About this exercise ->
Copy task for the material below: print the line with "[Facebook] (524, 2077)" and every line after it to the end, exactly as written, without the pictures.

Start of Block

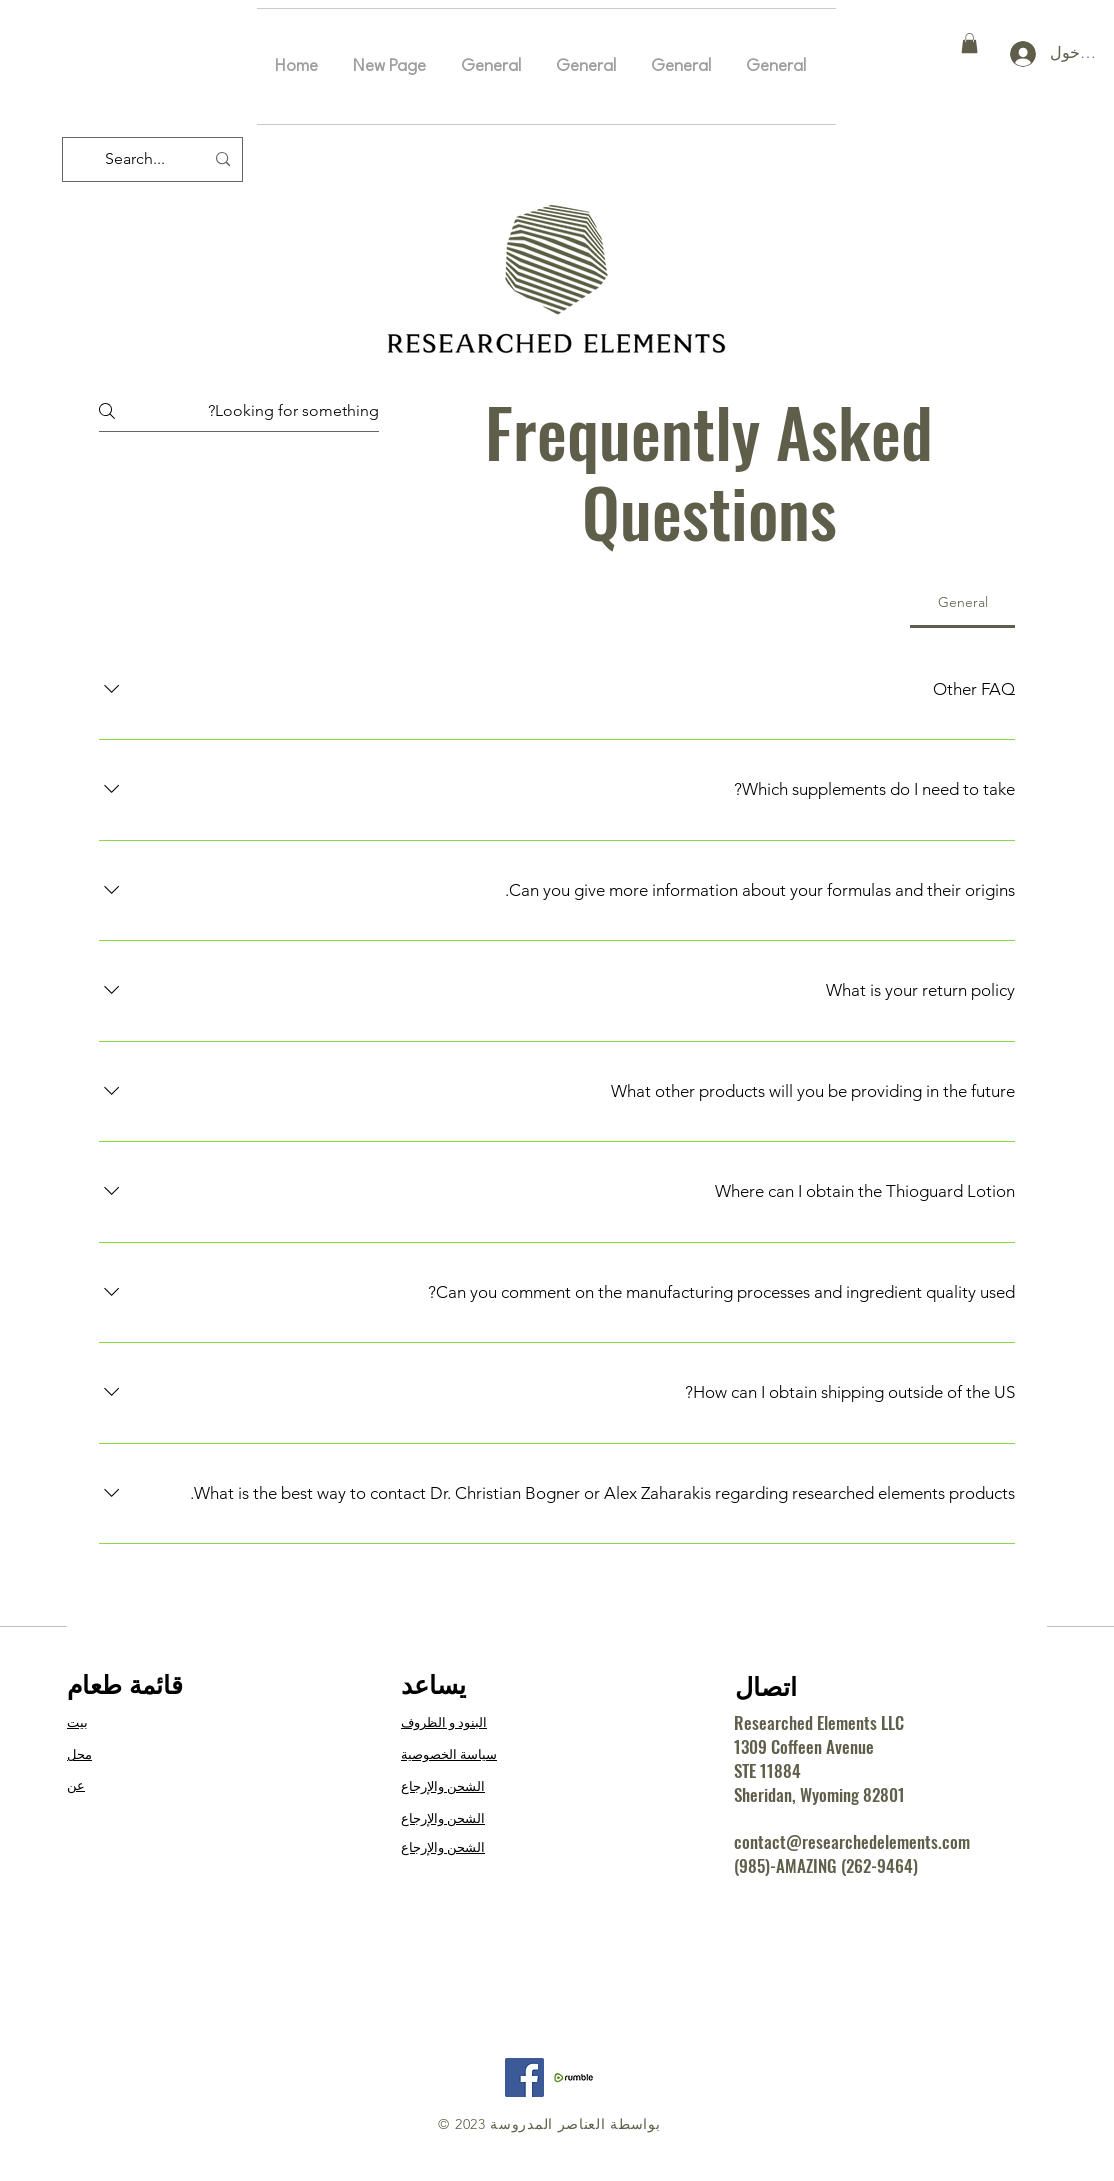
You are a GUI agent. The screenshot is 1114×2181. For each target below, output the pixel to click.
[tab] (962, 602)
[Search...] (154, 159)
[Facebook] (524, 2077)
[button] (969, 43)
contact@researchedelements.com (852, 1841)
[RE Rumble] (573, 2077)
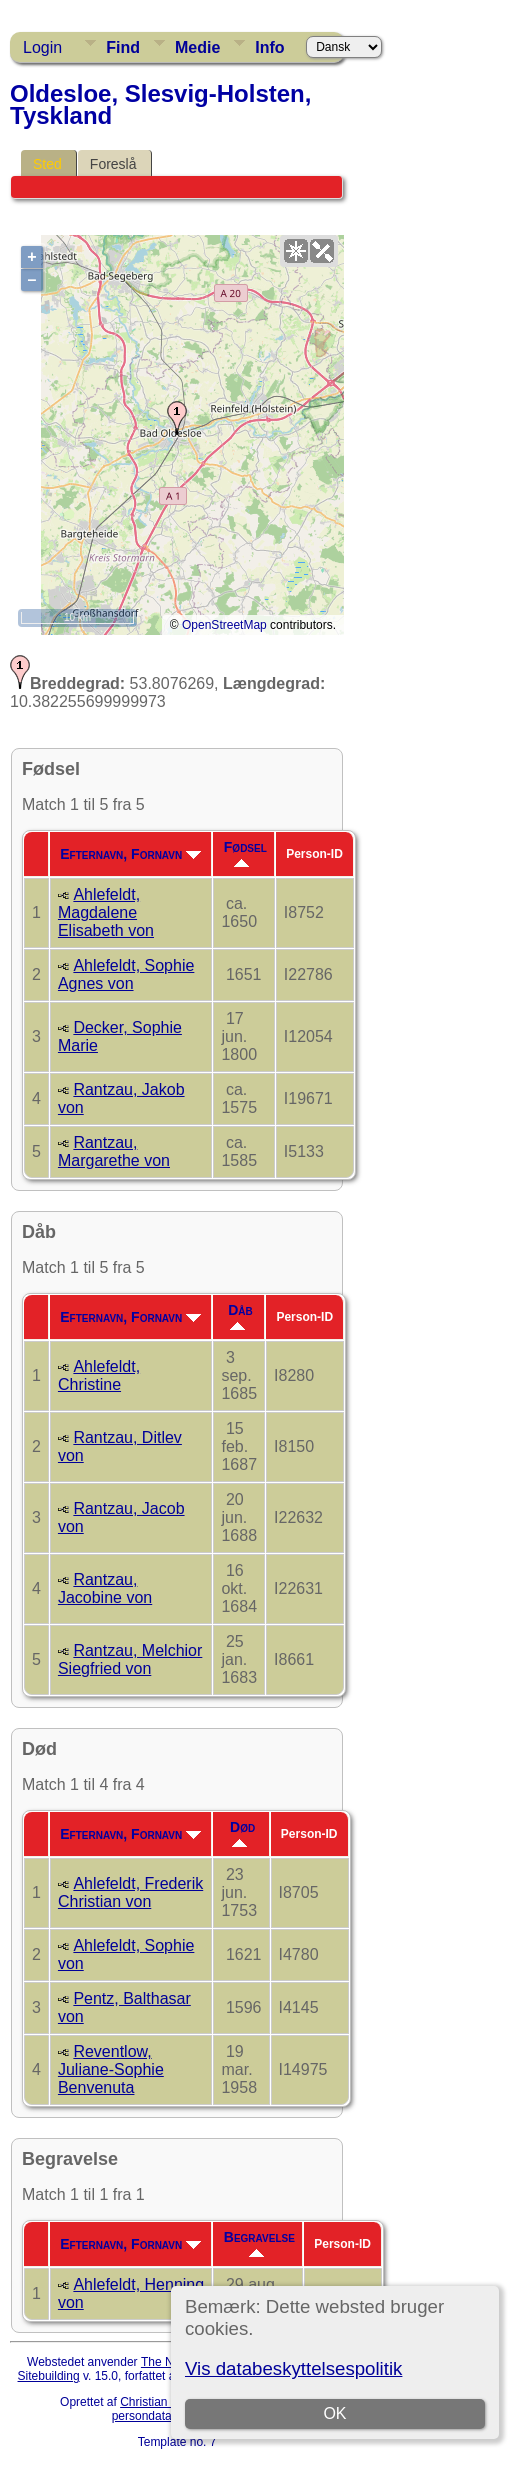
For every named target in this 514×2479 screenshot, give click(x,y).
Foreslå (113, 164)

End of Block

Solution ->
[Facebook] (524, 2077)
[button] (969, 43)
contact@researchedelements.com (852, 1841)
[RE Rumble] (573, 2077)
For every named target in this 514×2479 screenshot, give click(x,y).
Foreslå (113, 164)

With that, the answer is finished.